- [Exercise] Each line in the entries below that holds the string "handicap" must be copied.

- [Collected data]
=== Section Start ===
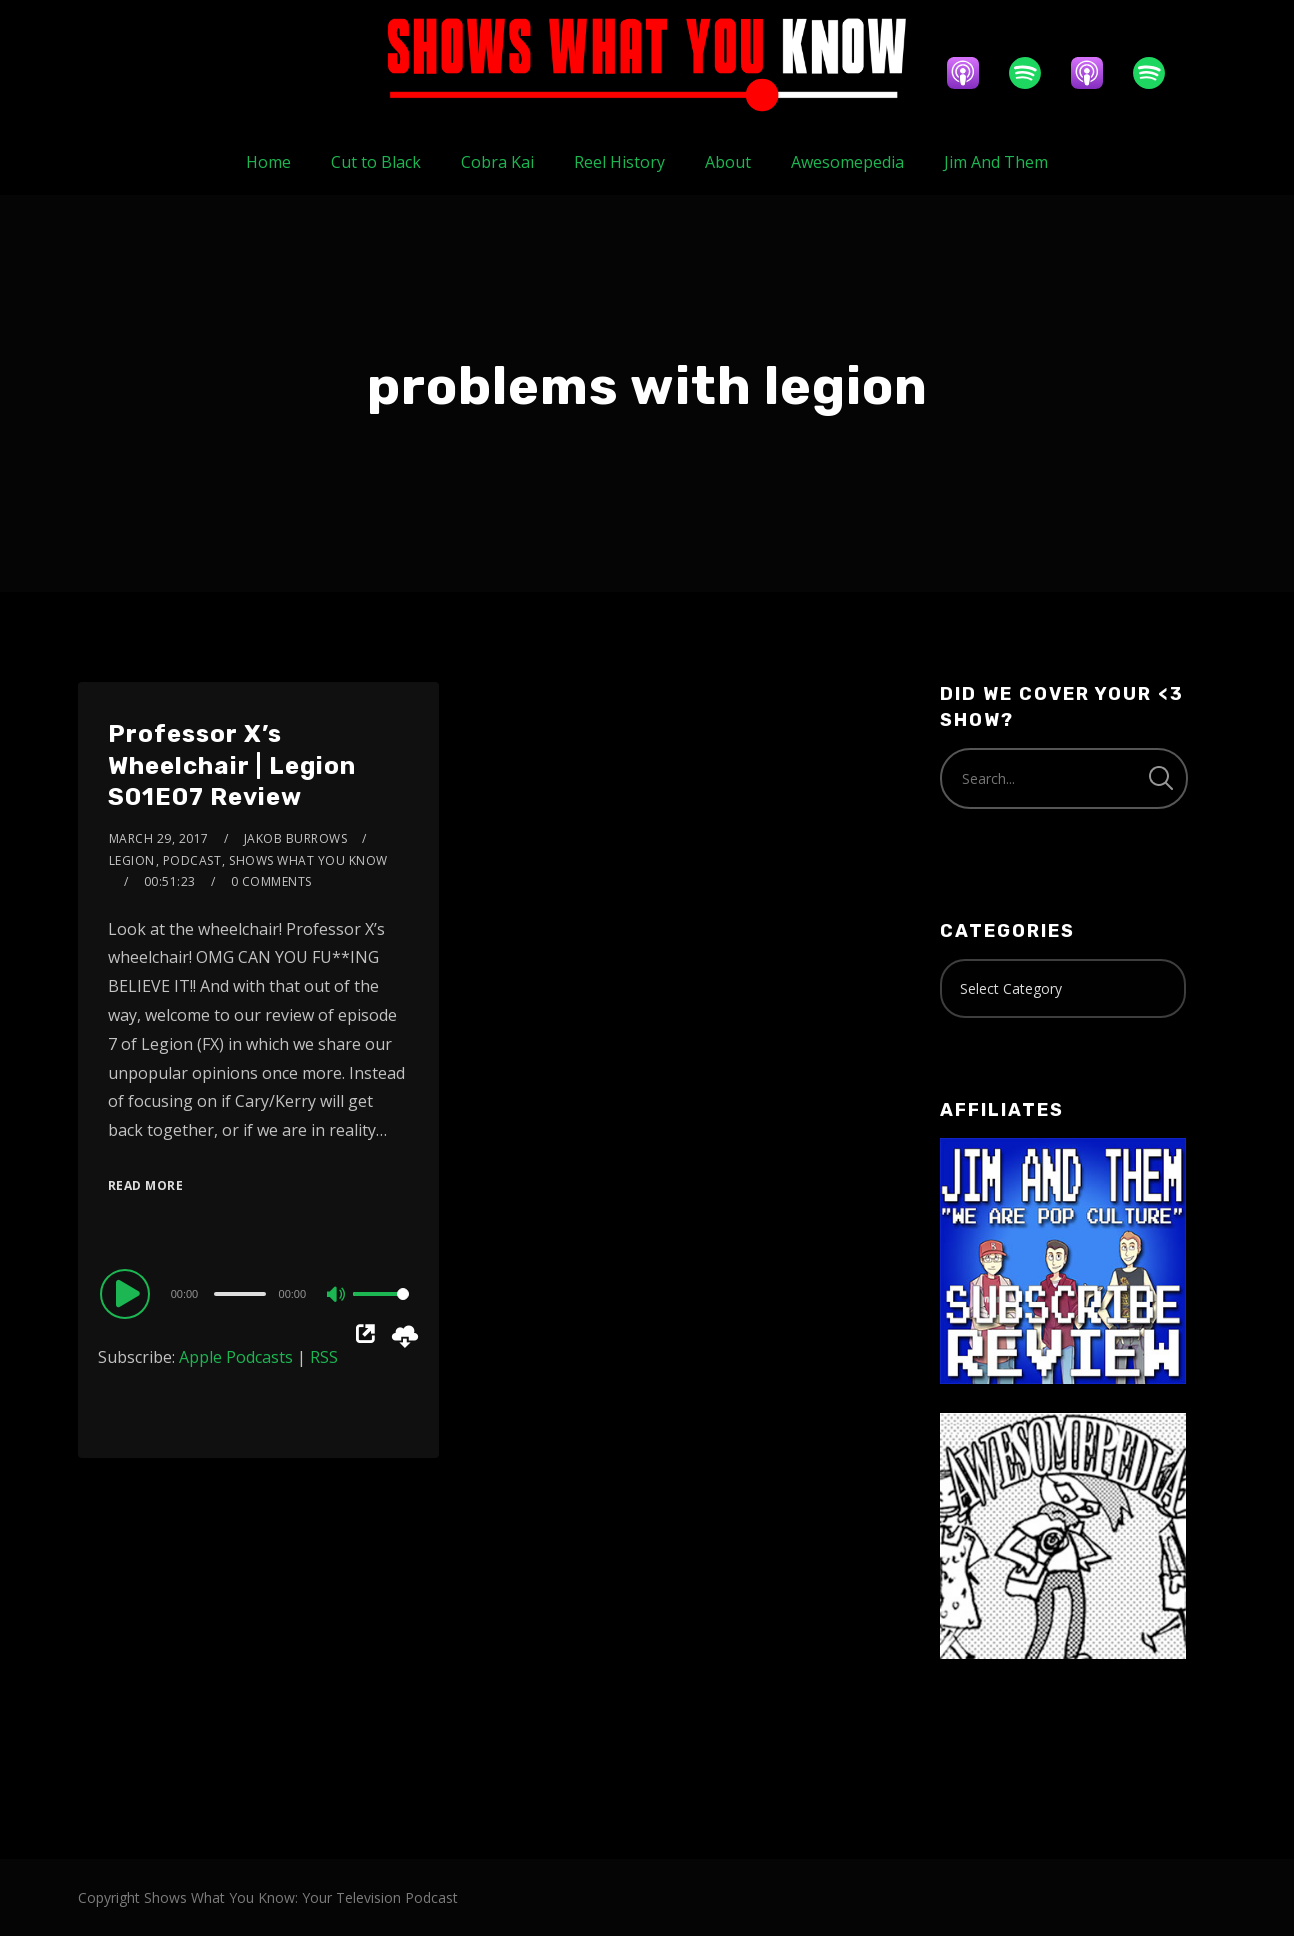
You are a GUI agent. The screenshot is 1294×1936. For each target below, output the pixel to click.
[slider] (239, 1294)
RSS (324, 1357)
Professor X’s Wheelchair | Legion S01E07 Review (232, 765)
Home (268, 162)
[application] (258, 1293)
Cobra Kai (497, 162)
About (728, 162)
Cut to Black (376, 162)
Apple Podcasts (236, 1357)
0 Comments (271, 881)
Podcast (192, 860)
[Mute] (337, 1296)
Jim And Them (996, 162)
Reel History (619, 162)
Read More (146, 1185)
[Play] (128, 1293)
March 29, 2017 (159, 838)
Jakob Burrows (296, 838)
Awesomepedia (847, 162)
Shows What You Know (308, 860)
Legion (132, 860)
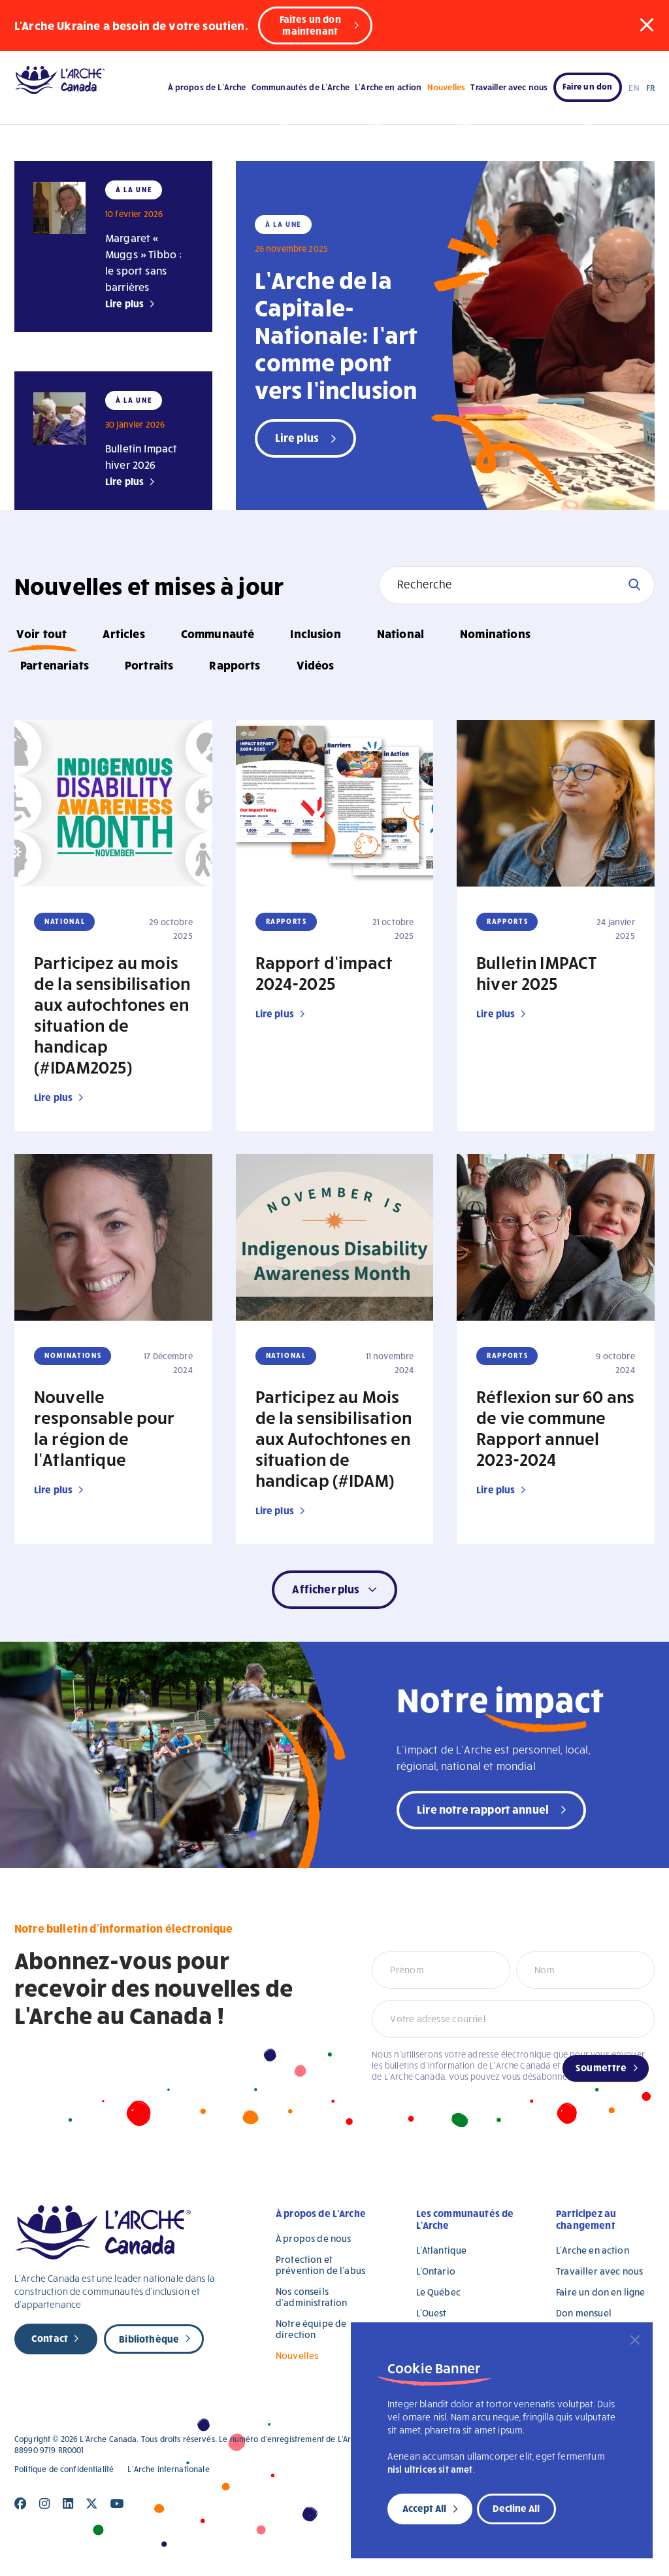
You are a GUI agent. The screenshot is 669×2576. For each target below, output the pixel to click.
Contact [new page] (49, 2338)
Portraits (149, 664)
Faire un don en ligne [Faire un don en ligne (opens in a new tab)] (600, 2291)
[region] (502, 2440)
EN (633, 87)
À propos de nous (313, 2238)
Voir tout (41, 633)
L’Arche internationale (168, 2469)
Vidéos (315, 664)
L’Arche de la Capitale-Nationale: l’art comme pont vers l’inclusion (336, 334)
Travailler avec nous (508, 87)
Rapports (234, 664)
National (400, 633)
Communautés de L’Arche (301, 87)
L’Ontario (435, 2271)
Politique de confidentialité (64, 2469)
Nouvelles (446, 87)
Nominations (495, 633)
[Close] (635, 2340)
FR (650, 87)
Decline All (516, 2508)
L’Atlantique (441, 2250)
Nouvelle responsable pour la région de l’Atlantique (104, 1427)
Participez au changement (586, 2219)
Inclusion (315, 633)
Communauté (218, 633)
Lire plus (124, 303)
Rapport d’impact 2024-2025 (324, 972)
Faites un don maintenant (310, 25)
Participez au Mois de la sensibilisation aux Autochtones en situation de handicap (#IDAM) (333, 1437)
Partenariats (54, 664)
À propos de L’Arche (207, 87)
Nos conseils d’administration (311, 2297)
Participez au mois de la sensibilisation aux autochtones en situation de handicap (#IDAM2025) (112, 1014)
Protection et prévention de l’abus (320, 2265)
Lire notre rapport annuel (483, 1809)
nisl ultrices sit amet (430, 2469)
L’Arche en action (388, 87)
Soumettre (601, 2067)
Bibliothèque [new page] (149, 2339)
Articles (123, 633)
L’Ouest (431, 2312)
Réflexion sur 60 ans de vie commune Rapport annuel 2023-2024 (555, 1427)
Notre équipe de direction (311, 2329)
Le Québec (438, 2291)
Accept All (424, 2508)
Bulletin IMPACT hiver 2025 (536, 972)
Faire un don (588, 86)
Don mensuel (584, 2312)
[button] (647, 24)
=== Section End ===
- [Answer to this task]
Participez au Mois de la sensibilisation aux Autochtones en situation de handicap (#IDAM) (333, 1437)
Participez au mois de la sensibilisation aux autochtones en situation de handicap (#IDAM2025) (112, 1014)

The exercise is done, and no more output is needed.